Alexandra Navrotsky is the Edward Roessler Chair in Mathematical and Physical Sciences and director of the Nanomaterials in the Environment, Agriculture and Technology (NEAT) research unit at the University of California, Davis. She is a member of the National Academy of Sciences. Navrotsky's research focuses on relating microscopic features of structure and bonding to macroscopic thermodynamic behavior in minerals, ceramics and other complex materials. A fellow of the American Geophysical Union, the Geochemical Society and the Mineralogical Society (Great Britain), she has published more than 480 scientific papers and served as editor of the journal Physics and Chemistry of Minerals. Among her many honors, Navrotsky has received the Mineralogical Society of America Award, Ross Coffin Purdy Award from the American Ceramic Society, Benjamin Franklin Medal in Earth Science, an honorary doctorate from Uppsala University in Sweden and the Urey Medal of the European Association of Geochemistry. She received her B.S., M.S. and doctorate in physical chemistry from the University of Chicago.

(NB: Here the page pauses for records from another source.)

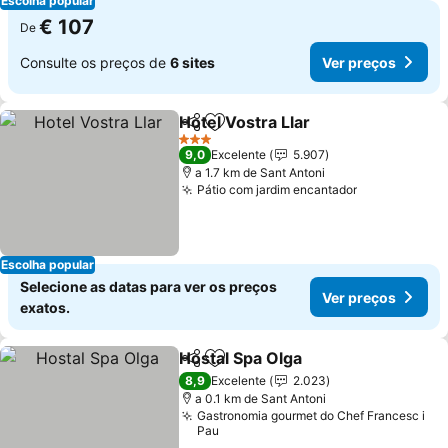
Escolha popular
€ 107
De
Consulte os preços de
6 sites
Ver preços
Hotel Vostra Llar
Partilhar
Adicionar aos favoritos
3 Estrelas
9,0
Excelente
5.907
a 1.7 km de Sant Antoni
Pátio com jardim encantador
Escolha popular
Selecione as datas para ver os preços
Ver preços
exatos.
Hostal Spa Olga
Partilhar
Adicionar aos favoritos
8,9
Excelente
2.023
a 0.1 km de Sant Antoni
Gastronomia gourmet do Chef Francesc i
Pau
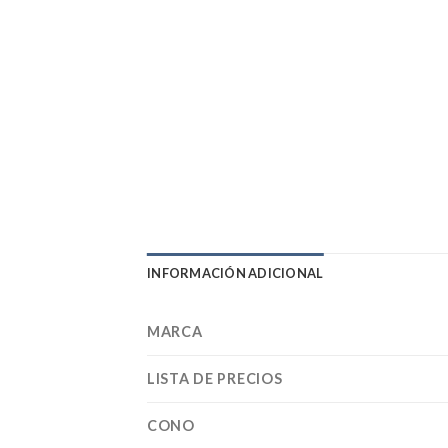
INFORMACIÓN ADICIONAL
MARCA
LISTA DE PRECIOS
CONO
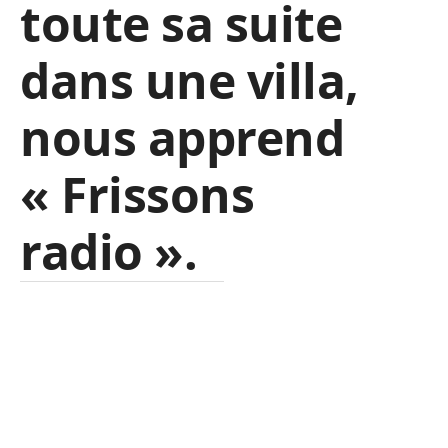
toute sa suite
dans une villa,
nous apprend
« Frissons
radio »
.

Stephen R. Sutton is a senior scientist in the University of Chicago's Department of Geophysical Sciences. His research focuses on X-ray fluorescence microprobe development and applications in the Earth, planetary and environmental sciences, including studies of extraterrestrial materials. In particular, he is working on the development and application of synchrotron X-ray microanalysis instrumentation and methods for trace-element quantification using the X-ray fluorescence microprobe and chemical speciation determinations using X-ray absorption fine-structure spectroscopy. He has been involved in synchrotron radiation research for more than 20 years, currently as co-project leader for the GeoSoilEnviroCARS beamlines at the Advanced Photon Source (Argonne National Laboratory) and as spokesperson for beamline X26A at the National Synchrotron Light Source (Brookhaven National Laboratory). He received his B.S. in physics and his doctorate in Earth and planetary sciences from Washington University in St. Louis.
Thomas N. Taylor is the Roy A. Roberts Distinguished Professor of Ecology and Evolutionary Biology at the University of Kansas, where he also is curator of paleobotany at the Natural History Museum and Biodiversity Research Center. He is a member of the National Academy of Sciences. Taylor's research focuses on the biology and evolution of fossil plants and fungi, including Permian and Triassic biotas and the paleoclimate of Antarctica, early land plant/fungal interactions, reproductive systems in early land plants and symbiotic systems through time. He has written more than 360 research papers and two books. His honors include the Botanical Society of America's Merit Award, the Birbal Sahni Centenary Medal in Paleobotany, the International Organization of Paleobotany's Service Award and the Higuchi/Endowment Achievement Award in the Basic Sciences in Kansas. He also was the project director for Kansas EPSCoR. He has served on numerous national committees including the National Research Council's Polar Research Board. He was appointed to the National Science Board in 2006.